Marvel’s Wolverine : Le blockbuster PS5 dans toute sa splendeur, mais est-ce suffisant ?
Que serait un blockbuster sans RPG ?

J’en profite pour parler rapidement de l’aspect RPG de Wolverine. RPG entre gros guillemets : on gagne de l’XP et des niveaux de façon assez artificielle - en jouant normalement en gros - afin d'acheter des compétences dans un menu très linéaire. On a plus de liberté pour les adaptations. C’est des buffs passifs. Il y a moyen de choper des bonus en fonction de notre style de jeu, si on préfère les parades, les capacités spéciales, les finish agressifs. Mais il y a clairement pas de quoi sauter au plafond.

Mais pour revenir au système de combat lui-même, ce que j’aime aussi, c’est le niveau de rage ! Chaque fois qu’on touche un adversaire, ça génère de la rage et ça remplit une jauge en haut à gauche de l’écran. Au niveau de rage 2, on fait plus de dégâts, et au niveau 3, on peut carrément exécuter les ennemis étourdis (ah et, truc rigolo, on regagne seulement de la vie au niveau 2). Autrement dit, le jeu nous pousse toujours à être agressif et je trouve ça chouette que la folie destructrice de Wolverine soit pas un mode berserk à activer manuellement.


Un petit mot sur les visuels

Un autre truc très chouette, c’est les graphismes ! C’est pas une surprise : après Marvel's Spider-Man 2 et Ratchet & Clank : Rift Apart, Insomniac livre une autre copie technique très solide. C’est beau et détaillé ; le rendu de certains visages est assez bluffant ; il y a des séquences très impressionnantes (je ne dirais rien). Je dirais pas que c’est le plus beau jeu de la PS5. Il y a des trucs qui jurent à droite à gauche, mais c’est super quali dans l’ensemble.

(Images capturées sur PS5)

Marvel’s Wolverine : Le blockbuster PS5 dans toute sa splendeur, mais est-ce suffisant ?Marvel’s Wolverine : Le blockbuster PS5 dans toute sa splendeur, mais est-ce suffisant ?
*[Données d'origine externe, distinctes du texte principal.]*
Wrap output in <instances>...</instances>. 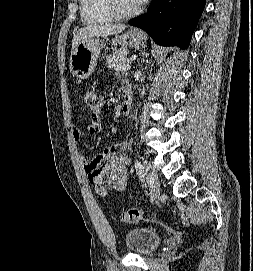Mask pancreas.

J’ai fait la quasi-totalié du jeu sur PS5 Fat et ça tourne par défaut en 60 images par seconde avec ray tracing, ce qui est assez rare pour être souligné. J’ai eu quelques rares et toutes petites chutes de framerate. Par contre, j’ai plus souvent eu des bugs de script, comme par exemple une action qui voulait pas se déclencher pour X raison (X, vous l’avez ?) et des raccords d’animation cracra pour des actions contextuelles. Les patchs devraient régler tout ça, je m'inquiète pas. Sinon, comme d’habitude, les joueurs PS5 Pro ont le droit à des perfs en plus, avec un mode Performance Pro, Fidélité Pro et du ray-tracing avancé.

Pour terminer, un mot sur la direction artistique ! Comme pour Spider-Man, Insomniac cherche pas du réalisme à tout prix. Marvel’s Wolverine est un jeu plutôt pop, avec des couleurs vibrantes (ce qui est pas pour me déplaire). Mais il a parfois la main lourde sur les couleurs flashy, notamment pour les sens de ce cher Logan. Cet espèce de bleu fluo qui symbolise les odeurs et les bruits, c’est pas ce qu’il y a de plus agréable à l'œil. Au moins, on peut pas le rater.

Conclusion

Points forts

  • Un blockbuster dans toute sa splendeur
  • Rythme impeccable (environ 15h de jeu)
  • La relation entre Jean et Logan
  • Graphiquement impressionnant
  • Des combats viscéraux
  • Une VF impeccable

Points faibles

  • Des combats qui manquent de matière
  • Des niveaux ouverts assez confus
  • Certains cauchemars

Note de la rédaction

16

Marvel’s Wolverine n’est peut-être pas un grand coup de griffes, mais c’est un blockbuster solide et très facile à dévorer. Le studio Insomniac propose ici une aventure linéaire, intense et bien rythmée, portée par une histoire efficace. La relation entre Jean et Logan est très réussie, tout comme la réalisation. Le plus gros écueil, ce sont les combats. Ils manquent de profondeur mais manette en mains, le poids de Wolverine, la violence de ses coups et la dimension viscérale sont vraiment là. Marvel’s Wolverine ne réinvente pas la formule du blockbuster PlayStation : il l’exécute avec de la maîtrise et du cœur.